Friday 26 June 2009

Kung Pao Kosher

I had no idea, until I read a fascinating piece by Patricia Marx in the New Yorker, that one and a quarter billion dollars in kosher-certified ingredients are exported worldwide from China each year. There is an abstract of the article here (you have to subscribe to get the full text), and here are some of Marx's observations:

...Dozens of mashgihim (kosher inspectors), have been crisscrossing China for decades, eyeing the goings-on in hundreds of factories to insure that the ingredients and the production methods are in accord with kashruth (Jewish dietary laws). Thus, they ask: Does the fish have fins and scales? (A must.) Are the bamboo Sukkoth covers strung together with cotton string or synthetic fibres? (Only material that grows in the ground is permissible.) Is the yak milk stored in containers that might have previously held meat? (A big no-no.)

If a mashgiah deems that the exacting standards have been met, then off to the four corners of the globe go the rice crackers, canned berries, dehydrated vegetables, frozen fruits, chocolate, tea, cooking oils, pharmaceuticals, dietary supplements, preservatives, garlic, food additives and coloring, and sundry other products. And, lo, it has come to pass that China is now the fastest-growing exporter of kosher goods on earth. And, verily, every party involved—the kosher-certifying agencies, the factory owners, the Chinese government, and the consumer--doth benefit, for I say unto you that the value of the worldwide kosher market has been estimated to be a hundred and sixty-five billion dollars per year.

Some of the inspectors work for the Orthodox Union, the largest kosher-certifying agency in the world. If you look carefully, you can see the little "O" with a "U" inside that is printed on every container of Haagen-Dazs ice cream and five hundred thousand other products. That is the Orthodox Union's hechsher (seal of approval). The first product to receive it was Heinz vegetarian beans, in 1923.

There is an abundance of earnest rabbinical discussion about what is permissible under kashruth: Is it O.K. to use toothpaste that does not have a hechsher? What is the kosher status of water buffalo? Can dishwashers be made usable for Passover by changing the racks? Despite such issues, the basic rules, as laid down in the Torah, are (arguably) straightforward. They include proscriptions against eating meat and dairy at the same meal, consuming bug-infested fruit or vegetables (though there are those who give grasshoppers and crickets a pass), and partaking of the flesh from a beast of the earth unless it has cloven hooves and chews its cud.

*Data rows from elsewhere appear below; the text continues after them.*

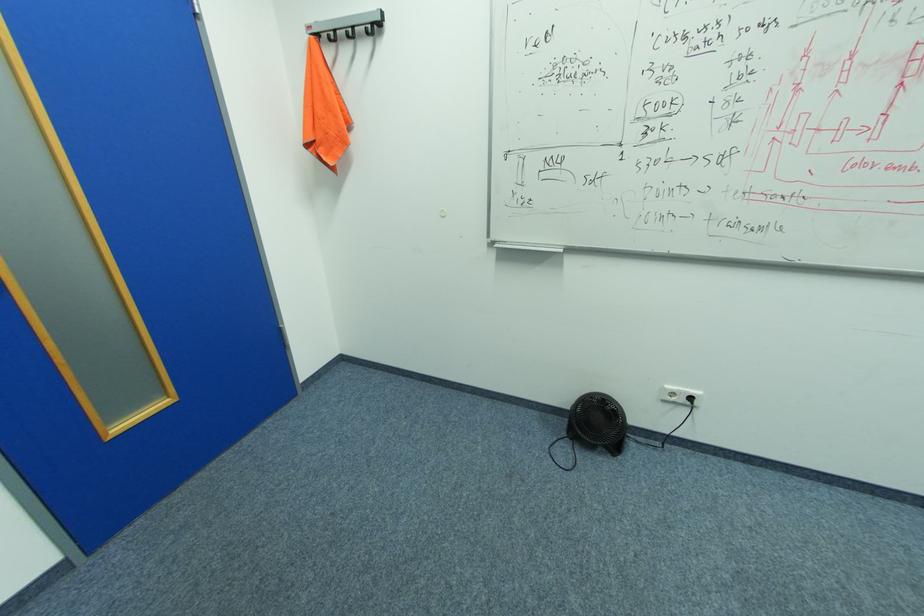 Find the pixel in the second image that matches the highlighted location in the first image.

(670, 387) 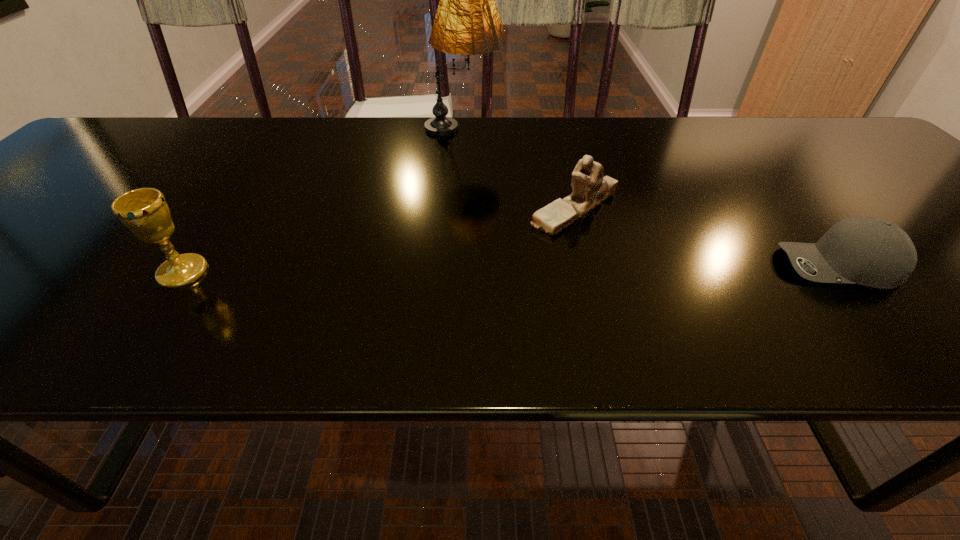 The image size is (960, 540). What are the coordinates of `vacant point located between the chalice and the third tallest object` in the screenshot? It's located at (378, 240).

The height and width of the screenshot is (540, 960). I want to click on free spot between the second tallest object and the third object from right to left, so click(324, 202).

The image size is (960, 540). I want to click on unoccupied position between the third shortest object and the rightmost object, so click(x=511, y=269).

The width and height of the screenshot is (960, 540). In order to click on vacant space that's between the second tallest object and the tallest object in this screenshot , I will do `click(324, 202)`.

At what (x,y) coordinates should I click in order to perform the action: click on vacant region between the baseball cap and the second farthest object. Please return your answer as a coordinate pair (x, y). Looking at the image, I should click on (707, 237).

Identify the location of free space between the chalice and the shortest object. The image size is (960, 540). (511, 269).

Where is `vacant region between the baseball cap and the tallest object`? The width and height of the screenshot is (960, 540). vacant region between the baseball cap and the tallest object is located at coordinates (651, 199).

You are a GUI agent. You are given a task and a screenshot of the screen. Output one action in this format:
    pyautogui.click(x=<x>, y=<y>)
    Task: Click on the unoccupied position between the shortest object and the tallest object
    This screenshot has width=960, height=540.
    Given the screenshot: What is the action you would take?
    pyautogui.click(x=651, y=199)

Locate an element on the screen. free spot between the lampshade and the third tallest object is located at coordinates (519, 170).

At what (x,y) coordinates should I click in order to perform the action: click on unoccupied position between the baseball cap and the leftmost object. Please return your answer as a coordinate pair (x, y). The width and height of the screenshot is (960, 540). Looking at the image, I should click on (511, 269).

Were these laws designed to keep Jews (a) healthy, (b) holy, (c) isolated, (d) fat, or (e) all of the above? Savants have opined at great length about these matters, and they agree on only one thing: the answer is not (e).

This business of certification is a mostly twentieth-century phenomenon. In the old days, we did not need anyone to tell us if our chicken was kosher, because we slaughtered it ourselves. We made sure that, as Deuteronomy more or less instructs, our supper was done in by a knife that had no nicks, with a quick, deep stroke across the throat which severed the carotid arteries, jugular veins, vagus nerve, trachea, and esophagus, at a point no higher than the epiglottis and no lower than where the cilia begin on the trachea. After that, we made sure that all its blood was drained within seventy-two hours.

That all seems quite straightforward but not something one wants to do every day. Nowadays, though, we can just look out for the little U in a circle and know that it's been done for us.